Zu Tausenden hüpfen und krabbeln die Amphibien hier in den kommenden Tagen aus ihrem Winterquartier in ihre Hochzeitsgewässer. Vom Schotter des Bahndamms bis in den kleinen Tümpel ‚Moorlinse’ sind es keine 20 Meter – doch die haben es in sich.
„Sobald es in den kommenden Tagen wärmer wird, geht es hier richtig ab“, erklärt Jens Scharon vom Berliner Naturschutzbund (NABU). „Das Problem an dieser Stelle ist, dass die vielen Pendler aus Barnim, die hier wild parken, die Frösche bei An- und Abfahrt platt machen.“
Der Experte vom Naturschutzbund steht neben dem Bahndamm, hebt mit dem Spaten einen schmalen Graben aus, in den gleich schwarze Folie versenkt wird. Zusammen mit sechs Helfern baut er einen Schutzzaun – aus Holzpflöcken, Blumendraht und blauem Seil, 50 Zentimeter hoch. Zwei Tage brauchen die Helfer für 400 Meter Krötenschutz. „Die Kröten kommen nicht über den Zaun, laufen stattdessen an ihm entlang und fallen in die Fangeimer, die wir im Boden versenken“, erklärt er die Funktion des Schutzzauns.
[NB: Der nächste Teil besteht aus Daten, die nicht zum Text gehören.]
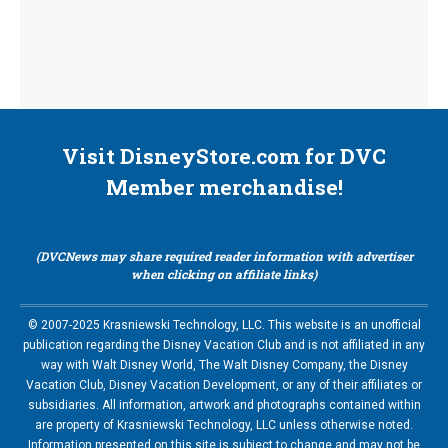
Visit DisneyStore.com for DVC
Member merchandise!
(DVCNews may share required reader information with advertiser
when clicking on affiliate links)
© 2007-2025 Krasniewski Technology, LLC. This website is an unofficial
publication regarding the Disney Vacation Club and is not affiliated in any
way with Walt Disney World, The Walt Disney Company, the Disney
Vacation Club, Disney Vacation Development, or any of their affiliates or
subsidiaries. All information, artwork and photographs contained within
are property of Krasniewski Technology, LLC unless otherwise noted.
Information presented on this site is subject to change and may not be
Tiershuttle zum Hochzeitsteich
25 weiße Plastikkübel dienen den Bucher Froschkönigen als Amphibienfalle. „Da werden sie morgens eingesammelt und in den Teich getragen“, sagt Scharon. 15 dieser Zäune baut der NABU in diesen Tagen in ganz Berlin, bis Ende April werden sie mit ihrem Tiershuttle Tausenden Amphibien das Leben retten.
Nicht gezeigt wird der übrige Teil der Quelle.